> _EXERCISE_
When you reach the records below, output every one exactly as written but leave out any pictures.

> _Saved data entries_
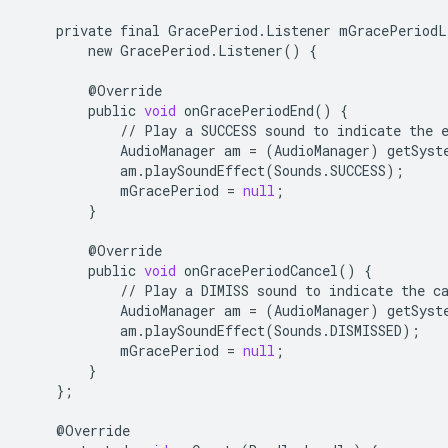
private
final
GracePeriod
.
Listener
mGracePeriodL
new
GracePeriod
.
Listener
()
{
@
Override
public
void
onGracePeriodEnd
()
{
//
Play
a
SUCCESS
sound
to
indicate
the
AudioManager
am
=
(
AudioManager
)
getSyst
am
.
playSoundEffect
(
Sounds
.
SUCCESS
);
mGracePeriod
=
null
;
}
@
Override
public
void
onGracePeriodCancel
()
{
//
Play
a
DIMISS
sound
to
indicate
the
c
AudioManager
am
=
(
AudioManager
)
getSyst
am
.
playSoundEffect
(
Sounds
.
DISMISSED
);
mGracePeriod
=
null
;
}
};
@
Override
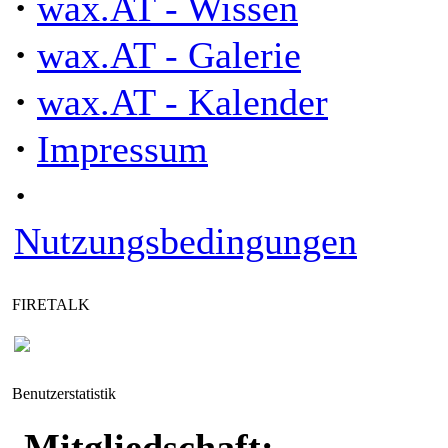
·
wax.AT - Wissen
·
wax.AT - Galerie
·
wax.AT - Kalender
·
Impressum
·
Nutzungsbedingungen
FIRETALK
Benutzerstatistik
Mitgliedschaft:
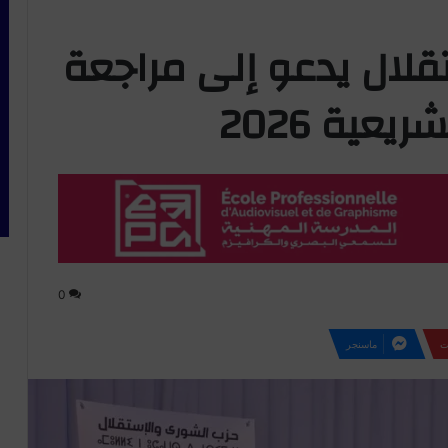
لال يدعو إلى مراجعة
يعية 2026
0
ت
ماسنجر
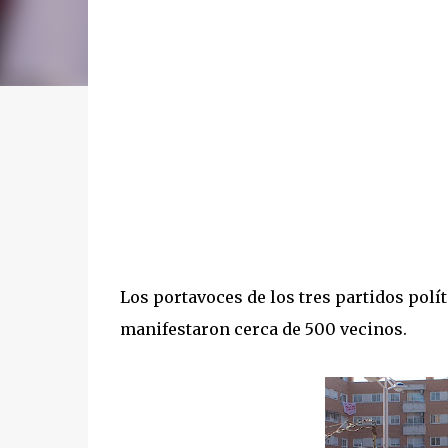
Los portavoces de los tres partidos polít
manifestaron cerca de 500 vecinos.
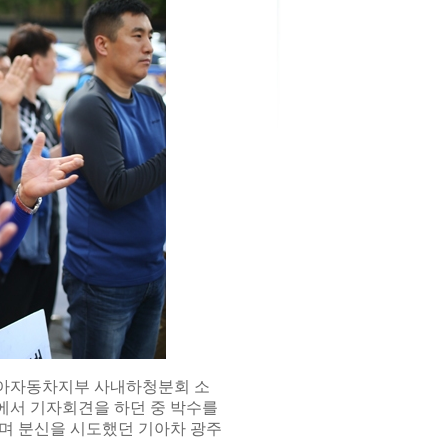
기아자동차지부 사내하청분회 소
에서 기자회견을 하던 중 박수를
하며 분신을 시도했던 기아차 광주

> _ANSWER SPACE_
private
final
GracePeriod
.
Listener
mGracePeriodL
new
GracePeriod
.
Listener
()
{
@
Override
public
void
onGracePeriodEnd
()
{
//
Play
a
SUCCESS
sound
to
indicate
the
AudioManager
am
=
(
AudioManager
)
getSyst
am
.
playSoundEffect
(
Sounds
.
SUCCESS
);
mGracePeriod
=
null
;
}
@
Override
public
void
onGracePeriodCancel
()
{
//
Play
a
DIMISS
sound
to
indicate
the
c
AudioManager
am
=
(
AudioManager
)
getSyst
am
.
playSoundEffect
(
Sounds
.
DISMISSED
);
mGracePeriod
=
null
;
}
};
@
Override
·
wax.AT - Wissen
·
wax.AT - Galerie
·
wax.AT - Kalender
·
Impressum
·
Nutzungsbedingungen
FIRETALK
Benutzerstatistik
Mitgliedschaft:
لال يدعو إلى مراجعة
يعية 2026
0
ت
ماسنجر
Los portavoces de los tres partidos polít
manifestaron cerca de 500 vecinos.
기아자동차지부 사내하청분회 소
에서 기자회견을 하던 중 박수를
하며 분신을 시도했던 기아차 광주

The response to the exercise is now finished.